How Agentic AI Works in a Software Development Workflow
Understanding the mechanics helps you set realistic expectations and scope your
project accurately. Here is the typical execution loop of an agentic AI
development system:
Step 1: Goal Intake
A high-level objective is provided, either by a human, a triggering event, or an
upstream agent. Example: "Build and test a REST API for the product catalogue
module."
Step 2: Planning
The agent's reasoning engine decomposes the goal into subtasks, determines which
tools are needed (code editor, terminal, documentation browser, test runner),
and sequences the work.
Step 3: Execution
The agent writes code, runs commands, calls APIs, reads documentation, and
iterates, processing each result before deciding the next action.

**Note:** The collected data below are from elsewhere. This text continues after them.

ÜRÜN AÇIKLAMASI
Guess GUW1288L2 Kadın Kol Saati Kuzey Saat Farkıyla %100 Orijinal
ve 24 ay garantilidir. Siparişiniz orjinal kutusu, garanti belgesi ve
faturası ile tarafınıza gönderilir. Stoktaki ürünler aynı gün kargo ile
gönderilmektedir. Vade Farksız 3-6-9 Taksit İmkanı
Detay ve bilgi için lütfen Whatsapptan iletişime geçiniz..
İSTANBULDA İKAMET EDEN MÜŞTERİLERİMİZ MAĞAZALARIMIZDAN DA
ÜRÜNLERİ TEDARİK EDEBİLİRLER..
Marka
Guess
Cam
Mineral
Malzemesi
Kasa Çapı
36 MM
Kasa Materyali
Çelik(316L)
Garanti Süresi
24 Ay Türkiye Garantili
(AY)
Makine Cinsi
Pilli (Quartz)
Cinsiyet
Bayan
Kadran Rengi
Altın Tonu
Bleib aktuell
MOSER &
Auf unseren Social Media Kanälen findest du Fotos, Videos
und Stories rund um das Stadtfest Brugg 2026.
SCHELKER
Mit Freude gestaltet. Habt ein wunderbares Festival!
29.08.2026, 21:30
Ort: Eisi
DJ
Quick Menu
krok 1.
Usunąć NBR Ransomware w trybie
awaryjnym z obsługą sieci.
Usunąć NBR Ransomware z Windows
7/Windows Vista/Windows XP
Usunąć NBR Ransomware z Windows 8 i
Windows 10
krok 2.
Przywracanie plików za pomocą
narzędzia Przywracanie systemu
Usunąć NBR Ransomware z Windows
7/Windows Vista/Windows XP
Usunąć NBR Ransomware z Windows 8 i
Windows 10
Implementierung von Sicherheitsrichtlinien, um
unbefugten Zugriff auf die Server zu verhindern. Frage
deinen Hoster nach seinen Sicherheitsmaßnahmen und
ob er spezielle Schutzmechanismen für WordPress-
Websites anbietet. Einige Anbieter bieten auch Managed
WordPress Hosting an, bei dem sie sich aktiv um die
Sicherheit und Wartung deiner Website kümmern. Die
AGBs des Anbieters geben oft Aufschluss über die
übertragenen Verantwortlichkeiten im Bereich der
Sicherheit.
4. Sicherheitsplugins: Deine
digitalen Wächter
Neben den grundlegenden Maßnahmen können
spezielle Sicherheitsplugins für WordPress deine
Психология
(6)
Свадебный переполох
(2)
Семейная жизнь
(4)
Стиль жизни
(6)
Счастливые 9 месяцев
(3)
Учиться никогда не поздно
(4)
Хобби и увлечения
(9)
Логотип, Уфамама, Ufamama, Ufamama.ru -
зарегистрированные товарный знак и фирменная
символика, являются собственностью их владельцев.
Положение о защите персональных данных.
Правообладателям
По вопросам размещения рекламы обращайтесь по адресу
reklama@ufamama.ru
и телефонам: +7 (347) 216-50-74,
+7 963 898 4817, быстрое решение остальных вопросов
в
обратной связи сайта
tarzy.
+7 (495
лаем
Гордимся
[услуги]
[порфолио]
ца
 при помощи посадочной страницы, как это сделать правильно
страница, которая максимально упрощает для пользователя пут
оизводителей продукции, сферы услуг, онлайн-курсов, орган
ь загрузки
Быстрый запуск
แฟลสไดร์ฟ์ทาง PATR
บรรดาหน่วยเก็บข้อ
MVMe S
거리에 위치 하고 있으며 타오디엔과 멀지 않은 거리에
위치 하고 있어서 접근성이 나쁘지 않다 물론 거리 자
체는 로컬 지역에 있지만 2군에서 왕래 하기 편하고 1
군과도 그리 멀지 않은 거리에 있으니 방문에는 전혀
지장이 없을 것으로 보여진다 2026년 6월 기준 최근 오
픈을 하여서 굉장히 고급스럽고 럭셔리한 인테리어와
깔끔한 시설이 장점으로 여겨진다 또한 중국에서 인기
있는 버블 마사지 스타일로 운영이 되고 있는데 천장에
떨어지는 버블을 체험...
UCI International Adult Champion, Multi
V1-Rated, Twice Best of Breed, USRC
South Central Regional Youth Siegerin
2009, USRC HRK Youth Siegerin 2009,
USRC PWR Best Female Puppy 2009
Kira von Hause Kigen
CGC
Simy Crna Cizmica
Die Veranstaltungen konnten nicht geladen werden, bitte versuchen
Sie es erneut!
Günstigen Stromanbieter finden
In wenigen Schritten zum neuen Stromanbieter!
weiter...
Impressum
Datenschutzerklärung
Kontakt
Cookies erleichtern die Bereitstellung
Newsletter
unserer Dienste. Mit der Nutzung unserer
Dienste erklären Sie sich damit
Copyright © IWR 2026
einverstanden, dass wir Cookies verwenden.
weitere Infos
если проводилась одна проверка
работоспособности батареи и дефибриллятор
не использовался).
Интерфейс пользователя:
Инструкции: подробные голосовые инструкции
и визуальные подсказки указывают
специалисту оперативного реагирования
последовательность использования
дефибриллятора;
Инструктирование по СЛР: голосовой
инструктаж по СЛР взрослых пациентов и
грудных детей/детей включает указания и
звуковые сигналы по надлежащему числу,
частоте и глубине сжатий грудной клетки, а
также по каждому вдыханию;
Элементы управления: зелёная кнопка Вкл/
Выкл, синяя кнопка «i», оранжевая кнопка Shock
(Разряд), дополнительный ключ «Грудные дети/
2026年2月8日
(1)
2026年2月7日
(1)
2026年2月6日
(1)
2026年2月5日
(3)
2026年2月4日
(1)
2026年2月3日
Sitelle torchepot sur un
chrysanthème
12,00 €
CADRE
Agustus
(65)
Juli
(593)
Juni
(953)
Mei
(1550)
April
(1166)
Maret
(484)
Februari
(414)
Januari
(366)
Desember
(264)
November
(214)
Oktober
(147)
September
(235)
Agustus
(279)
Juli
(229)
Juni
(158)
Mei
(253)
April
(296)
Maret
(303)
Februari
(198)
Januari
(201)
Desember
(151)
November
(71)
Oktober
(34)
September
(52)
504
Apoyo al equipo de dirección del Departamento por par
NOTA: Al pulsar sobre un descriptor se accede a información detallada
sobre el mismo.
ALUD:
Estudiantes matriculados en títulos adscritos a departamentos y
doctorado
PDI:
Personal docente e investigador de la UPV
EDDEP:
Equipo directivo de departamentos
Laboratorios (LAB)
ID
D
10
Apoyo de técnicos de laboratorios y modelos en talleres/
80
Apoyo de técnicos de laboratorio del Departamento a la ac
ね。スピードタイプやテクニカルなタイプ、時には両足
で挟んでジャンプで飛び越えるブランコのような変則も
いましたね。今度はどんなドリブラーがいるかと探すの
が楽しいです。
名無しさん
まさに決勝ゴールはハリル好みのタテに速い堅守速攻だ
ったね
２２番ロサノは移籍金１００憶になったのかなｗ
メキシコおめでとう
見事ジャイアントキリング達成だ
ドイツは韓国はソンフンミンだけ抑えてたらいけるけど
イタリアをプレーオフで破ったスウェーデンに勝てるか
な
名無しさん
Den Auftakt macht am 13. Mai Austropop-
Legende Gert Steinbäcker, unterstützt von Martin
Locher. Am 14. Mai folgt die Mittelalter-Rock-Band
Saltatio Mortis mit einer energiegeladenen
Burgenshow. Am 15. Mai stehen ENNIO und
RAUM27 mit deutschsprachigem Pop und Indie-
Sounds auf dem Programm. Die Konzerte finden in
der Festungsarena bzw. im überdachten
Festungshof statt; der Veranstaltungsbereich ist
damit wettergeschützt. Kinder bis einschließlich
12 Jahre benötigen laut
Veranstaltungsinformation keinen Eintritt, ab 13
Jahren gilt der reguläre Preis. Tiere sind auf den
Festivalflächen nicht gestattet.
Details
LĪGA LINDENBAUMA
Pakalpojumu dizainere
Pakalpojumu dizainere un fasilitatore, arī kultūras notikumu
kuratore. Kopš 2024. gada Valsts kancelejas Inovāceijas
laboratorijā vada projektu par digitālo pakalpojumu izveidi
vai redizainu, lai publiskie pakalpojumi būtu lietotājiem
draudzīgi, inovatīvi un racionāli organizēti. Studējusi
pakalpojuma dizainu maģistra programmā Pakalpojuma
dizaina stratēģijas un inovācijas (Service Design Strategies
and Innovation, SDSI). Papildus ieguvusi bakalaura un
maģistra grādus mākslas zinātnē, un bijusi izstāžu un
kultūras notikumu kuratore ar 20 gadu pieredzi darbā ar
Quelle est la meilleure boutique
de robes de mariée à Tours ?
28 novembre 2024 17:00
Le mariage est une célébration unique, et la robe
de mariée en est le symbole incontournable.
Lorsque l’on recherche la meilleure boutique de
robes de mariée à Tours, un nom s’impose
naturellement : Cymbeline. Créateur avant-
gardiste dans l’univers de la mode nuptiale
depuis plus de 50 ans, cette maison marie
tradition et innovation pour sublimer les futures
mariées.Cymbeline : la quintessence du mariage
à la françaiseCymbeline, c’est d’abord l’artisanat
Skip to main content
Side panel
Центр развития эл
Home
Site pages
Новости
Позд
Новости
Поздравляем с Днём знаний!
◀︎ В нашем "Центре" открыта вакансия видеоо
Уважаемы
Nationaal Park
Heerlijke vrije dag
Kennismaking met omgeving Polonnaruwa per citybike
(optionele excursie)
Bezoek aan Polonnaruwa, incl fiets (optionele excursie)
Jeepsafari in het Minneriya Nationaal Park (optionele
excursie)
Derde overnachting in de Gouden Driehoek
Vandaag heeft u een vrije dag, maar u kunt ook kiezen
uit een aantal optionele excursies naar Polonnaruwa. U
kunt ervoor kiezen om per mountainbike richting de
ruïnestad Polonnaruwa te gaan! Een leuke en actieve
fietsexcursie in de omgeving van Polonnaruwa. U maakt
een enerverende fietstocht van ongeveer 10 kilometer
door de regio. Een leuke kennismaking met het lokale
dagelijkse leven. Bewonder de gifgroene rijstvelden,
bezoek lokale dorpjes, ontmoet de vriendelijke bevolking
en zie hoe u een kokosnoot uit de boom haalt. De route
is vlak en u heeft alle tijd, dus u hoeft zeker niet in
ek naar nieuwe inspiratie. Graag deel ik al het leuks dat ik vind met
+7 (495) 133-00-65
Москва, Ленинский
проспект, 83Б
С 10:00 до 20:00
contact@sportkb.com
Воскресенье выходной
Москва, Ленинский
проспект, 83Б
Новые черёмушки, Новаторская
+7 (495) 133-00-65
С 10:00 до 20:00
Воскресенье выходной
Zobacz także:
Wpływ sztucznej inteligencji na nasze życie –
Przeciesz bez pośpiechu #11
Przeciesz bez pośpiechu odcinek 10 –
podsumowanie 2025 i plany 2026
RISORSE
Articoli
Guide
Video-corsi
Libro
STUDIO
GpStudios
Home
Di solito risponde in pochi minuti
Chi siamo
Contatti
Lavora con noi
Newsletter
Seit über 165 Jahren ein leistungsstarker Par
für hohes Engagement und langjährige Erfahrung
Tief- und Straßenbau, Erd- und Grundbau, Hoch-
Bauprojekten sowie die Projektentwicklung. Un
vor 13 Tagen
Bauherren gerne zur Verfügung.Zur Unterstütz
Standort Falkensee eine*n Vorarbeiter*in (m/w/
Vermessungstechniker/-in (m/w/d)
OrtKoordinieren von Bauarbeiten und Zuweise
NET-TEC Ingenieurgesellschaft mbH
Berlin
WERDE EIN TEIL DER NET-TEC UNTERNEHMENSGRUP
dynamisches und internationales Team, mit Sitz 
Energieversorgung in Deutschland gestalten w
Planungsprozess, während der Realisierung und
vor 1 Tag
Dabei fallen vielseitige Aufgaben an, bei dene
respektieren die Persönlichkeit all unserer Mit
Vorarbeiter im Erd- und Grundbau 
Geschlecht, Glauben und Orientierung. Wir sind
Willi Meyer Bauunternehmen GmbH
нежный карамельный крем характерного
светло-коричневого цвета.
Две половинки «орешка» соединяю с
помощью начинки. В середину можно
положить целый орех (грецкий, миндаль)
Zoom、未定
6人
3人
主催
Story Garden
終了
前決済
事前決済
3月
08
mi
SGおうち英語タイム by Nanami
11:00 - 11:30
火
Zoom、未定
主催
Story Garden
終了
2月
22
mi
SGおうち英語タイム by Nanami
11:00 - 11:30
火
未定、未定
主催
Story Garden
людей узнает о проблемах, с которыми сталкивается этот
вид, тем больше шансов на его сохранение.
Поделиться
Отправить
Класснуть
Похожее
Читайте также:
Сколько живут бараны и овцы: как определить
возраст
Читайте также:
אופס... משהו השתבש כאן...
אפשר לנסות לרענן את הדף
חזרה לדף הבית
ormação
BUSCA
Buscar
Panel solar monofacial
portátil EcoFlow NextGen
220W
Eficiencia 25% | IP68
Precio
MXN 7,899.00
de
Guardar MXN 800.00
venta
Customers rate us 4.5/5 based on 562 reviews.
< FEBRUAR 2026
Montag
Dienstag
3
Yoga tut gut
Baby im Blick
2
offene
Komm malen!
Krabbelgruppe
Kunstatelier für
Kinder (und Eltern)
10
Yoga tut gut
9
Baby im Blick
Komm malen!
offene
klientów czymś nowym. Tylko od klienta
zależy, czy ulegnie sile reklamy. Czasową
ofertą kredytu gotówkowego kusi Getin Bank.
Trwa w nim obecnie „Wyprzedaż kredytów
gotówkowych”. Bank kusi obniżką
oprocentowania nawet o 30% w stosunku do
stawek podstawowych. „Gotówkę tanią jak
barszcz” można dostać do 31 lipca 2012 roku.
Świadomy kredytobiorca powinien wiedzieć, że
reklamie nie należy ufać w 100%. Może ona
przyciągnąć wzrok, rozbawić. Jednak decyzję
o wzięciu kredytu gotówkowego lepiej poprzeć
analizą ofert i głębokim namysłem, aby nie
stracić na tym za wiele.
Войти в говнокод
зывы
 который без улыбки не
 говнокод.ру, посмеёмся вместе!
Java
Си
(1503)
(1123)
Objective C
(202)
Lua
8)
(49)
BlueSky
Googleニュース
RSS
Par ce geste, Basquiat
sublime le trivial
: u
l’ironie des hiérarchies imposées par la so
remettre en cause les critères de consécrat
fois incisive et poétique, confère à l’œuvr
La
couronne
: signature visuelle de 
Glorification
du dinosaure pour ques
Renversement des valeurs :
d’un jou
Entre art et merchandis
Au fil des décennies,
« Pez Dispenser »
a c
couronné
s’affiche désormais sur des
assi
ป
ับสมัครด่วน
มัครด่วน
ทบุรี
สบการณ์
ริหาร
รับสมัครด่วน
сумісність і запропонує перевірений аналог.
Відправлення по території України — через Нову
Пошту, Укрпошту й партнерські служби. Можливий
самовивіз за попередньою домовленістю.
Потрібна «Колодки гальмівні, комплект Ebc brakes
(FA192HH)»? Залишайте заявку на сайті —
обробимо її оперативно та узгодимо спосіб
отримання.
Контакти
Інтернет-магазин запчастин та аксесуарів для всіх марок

Step 4: Observation and Error Handling
When a test fails or an API returns an unexpected result, the agent detects the
issue, diagnoses the cause, and attempts a fix without asking for human help for
standard exceptions.
Step 5: Human-in-the-Loop Checkpoints
For design-dependent decisions, security-sensitive changes, or high-stakes
actions, modern agentic systems flag uncertainty and request human input rather
than guessing and proceeding.
Step 6: Delivery and Handoff
The completed output, code, tests, documentation, and deployment configuration
are delivered, reviewed by a human engineer, and merged into the production
pipeline.
Multi-Agent Systems
In advanced implementations, an orchestrator agent coordinates multiple
specialized agents working in parallel, a coding agent, a testing agent, a
security review agent, then synthesizes their work into integrated output. This
is the frontier of agentic development in 2026.